ABOUT THIS EXERCISE: Copy out the data exactly as it appears, without a single image.

DATA PROVIDED:
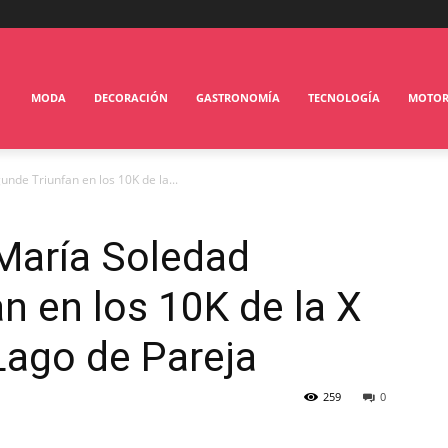
MODA
DECORACIÓN
GASTRONOMÍA
TECNOLOGÍA
MOTO
nde Triunfan en los 10K de la...
María Soledad
n en los 10K de la X
Lago de Pareja
259
0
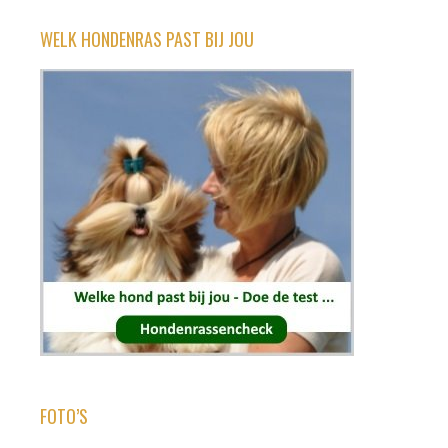
WELK HONDENRAS PAST BIJ JOU
FOTO’S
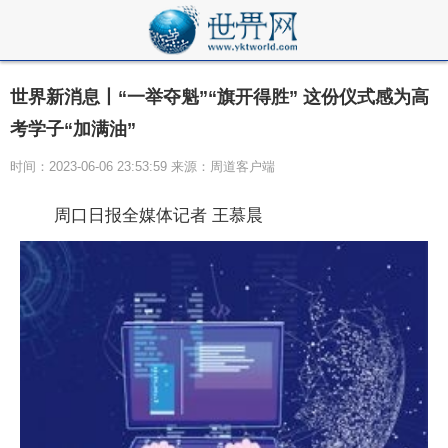
世界新消息丨“一举夺魁”“旗开得胜” 这份仪式感为高
考学子“加满油”
时间：2023-06-06 23:53:59 来源：周道客户端
周口日报全媒体记者 王慕晨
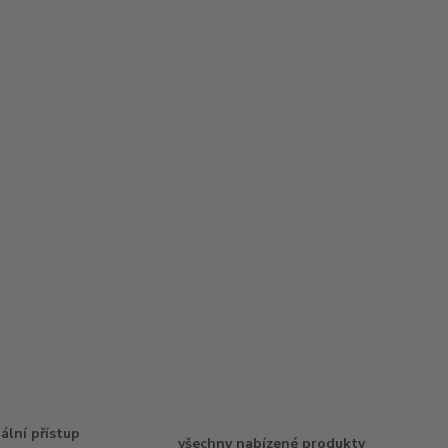
uální přístup
všechny nabízené produkty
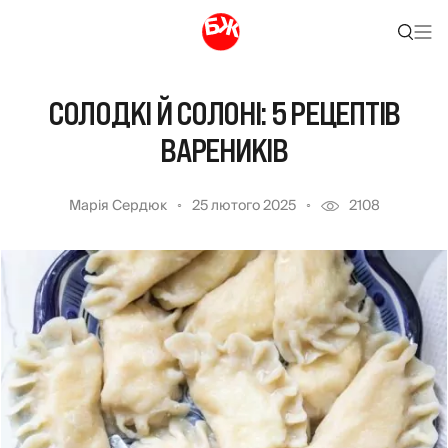
СОЛОДКІ Й СОЛОНІ: 5 РЕЦЕПТІВ
ВАРЕНИКІВ
Марія Сердюк
25 лютого 2025
2108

EXERCISE OUTPUT:
MODA
DECORACIÓN
GASTRONOMÍA
TECNOLOGÍA
MOTO
nde Triunfan en los 10K de la...
María Soledad
n en los 10K de la X
Lago de Pareja
259
0
WELK HONDENRAS PAST BIJ JOU
FOTO’S
世界新消息丨“一举夺魁”“旗开得胜” 这份仪式感为高
考学子“加满油”
时间：2023-06-06 23:53:59 来源：周道客户端
周口日报全媒体记者 王慕晨
uální přístup
všechny nabízené produkty
СОЛОДКІ Й СОЛОНІ: 5 РЕЦЕПТІВ
ВАРЕНИКІВ
Марія Сердюк
25 лютого 2025
2108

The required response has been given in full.